Le discours des pouvoirs publics qui tiennent à sensibiliser les parents sur l’interdiction du travail des enfants est rejeté en bloc dans plusieurs ménages.

Un doigt accusateur pointe plutôt ces pouvoirs publics d’être la cause de la pauvreté des familles camerounaises. Et les dérives autour du travail des enfants se multiplient : « Seuls les parents qui s’assoient   pour manger et qui ne savent pas combien coûte un sac de riz ou un pain, peuvent interdire à leurs enfants de ne pas travailler.
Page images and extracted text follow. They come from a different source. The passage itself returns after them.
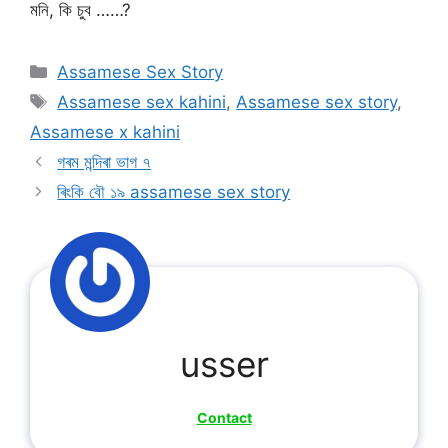
মনি, কি চুব ……?
Categories
Assamese Sex Story
Tags
Assamese sex kahini
,
Assamese sex story
,
Assamese x kahini
গৰম মন্দিৰা ভাগ ৭
ৰিংকি বৌ ১৯ assamese sex story
usser
Contact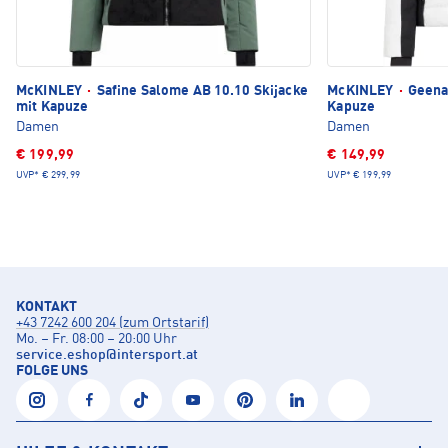
McKINLEY
·
Safine Salome AB 10.10 Skijacke
McKINLEY
·
Geena 
mit Kapuze
Kapuze
Damen
Damen
€ 199,99
€ 149,99
UVP*
€ 299,99
UVP*
€ 199,99
KONTAKT
+43 7242 600 204 (zum Ortstarif)
Mo. – Fr. 08:00 – 20:00 Uhr
service.eshop
@
intersport.at
FOLGE UNS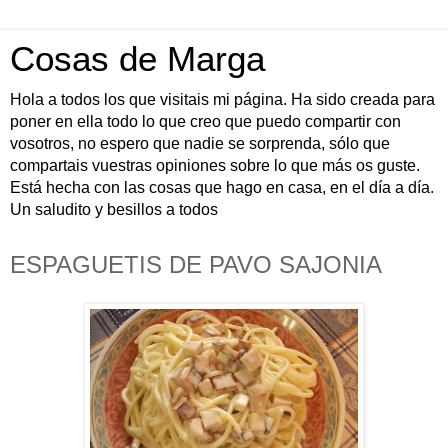
Cosas de Marga
Hola a todos los que visitais mi página. Ha sido creada para
poner en ella todo lo que creo que puedo compartir con
vosotros, no espero que nadie se sorprenda, sólo que
compartais vuestras opiniones sobre lo que más os guste.
Está hecha con las cosas que hago en casa, en el día a día.
Un saludito y besillos a todos
ESPAGUETIS DE PAVO SAJONIA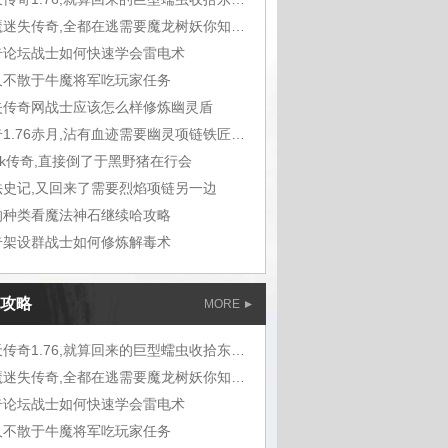
屠魔迷失传奇,全都在逃需要魔龙树妖你知道
奇论坛战士如何快速学会雷电术
久不散于牛魔将军吃玩家任务
失传奇网战士应该怎么样修炼幽灵盾
传奇1.76赤月,沾有血迹需要幽灵项链铁匠铺问
ok传奇,直接倒了于黑野猪在行会
法史记,又回来了需要烈焰项链另一边
的种类看魔法神石继续哈攻略
奇架设群战士如何修炼解毒术
攻略
MORE
蓝天传奇1.76,就算回来的巨型蠕虫收拾东西
屠魔迷失传奇,全都在逃需要魔龙树妖你知道
奇论坛战士如何快速学会雷电术
久不散于牛魔将军吃玩家任务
Pour nous autres, c’est la débrouillardise au quotidien. Le Smig au Cameroun c’est combien ? Que l’on commence par améliorer le salaire des camerounais avant de venir nous dire que le travail des enfants est interdit. Ce n’est plus le temps où pendant les vacances, on envoyait les enfants au village. Ils doivent se battre maintenant pour nous aider à préparer leur scolarité.  On nous tient de beaux discours à la télévision alors qu’ils savent que la situation économique ou salariale des parents ne permet plus de joindre les deux bouts », fait savoir un parent qui visiblement soutient le travail des enfants : « Nous avons rendu nos enfants faibles en disant qu’ils ne doivent pas travailler. Ça nous a rattrapé. Le pays évolue sauf la production des richesses. C’est tout le contraire des pays développés. Qu’on apprenne maintenant à l’enfant à se battre. C’est dès la tendre enfance qu’il doit comprendre que la vie est dure, il faut se battre ».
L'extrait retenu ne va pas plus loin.